Maidstone crown court
Maidstone crown court

by Annette Wilson

A redundant Jaguar Land Rover employee turned to drug smuggling to raise money for his daughter's christening, a court heard.

Peter Jones, 38, of Acuba Road, Liverpool was stopped at Dover eastern docks on March 4 driving a hired van. He told customs he'd come back from Holland with a full industrial oil filler but when officers examined the filler, the motor and switches on the top of the machine were dummies and inside was another container with 74.8kg of power of which 3.44kg was pure amphetamine.

Jones said he'd been approached by a stranger in a pub asking if he would take an empty filler to Holland and return with a full one for £500.

Jones, with another man who was later released by customs, drove to Rotterdam where the van was left unattended for a while then drove back.

He had been given £700 for expenses but never received his £500 payment.

Peter Alcock, for Jones, said it was a tragedy for Jones and his family who were extremely supportive.
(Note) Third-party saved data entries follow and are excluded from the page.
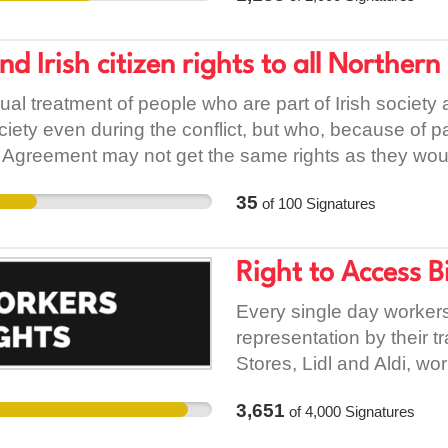
accommodation. But, if e
to Wexford County Counc
nd Irish citizen rights to all Northern
them change their mind a
ual treatment of people who are part of Irish society
ciety even during the conflict, but who, because of p
 Agreement may not get the same rights as they would
 and Irish Citizenship Rights Campaign The aim: To sec
35
of
100
Signatures
non-British people with permanent right to reside and 
ovement within EU Background Prior to the Belfast A
es in the North are part of the Ireland under Article 
Right to Access Bi
thnic minorities who were legally living and working 
as an Irish citizen. Unfortunately, the Agreement has no
Every single day workers 
y contributed to the Northern Irish society during the 
representation by their 
onstitution, the Belfast Agreement and applicable in
Stores, Lidl and Aldi, wo
reement stated that any Irish or British born national 
trained managers about th
3,651
of
4,000
Signatures
2, all persons born in NI to a parent who is otherwise 
to bring a trade union re
tion. The right of adult i.e. parents or siblings of an Ir
union representatives h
He had been made redundant from Jaguar Land Rover and was trying to get money together for his daughter's christening.

Jailing Jones for 12 months, less 152 days already served, Judge Nigel van der Bijl said it was a deliberate attempt to bring amphetamine into the UK which had it found its way onto the streets of Liverpool would have caused enormous damage to young people and through them to families and also to people in the community, "And you knew perfectly well what you were doing.

"On the other hand you have pleaded guilty and are effectively of good character and I take into account what's said about your contract terminated by Jaguar because of the recent climate. There are some people who benefitted a great deal from the system that was run before the collapse and some people now of course who weren't anything to do with it who are the sufferers of that and you seem to be one of those. So taking that into account I'm going keep the sentence as short as I can consistent with my public duty, perhaps even shorter than that," said Judge van der Bijl.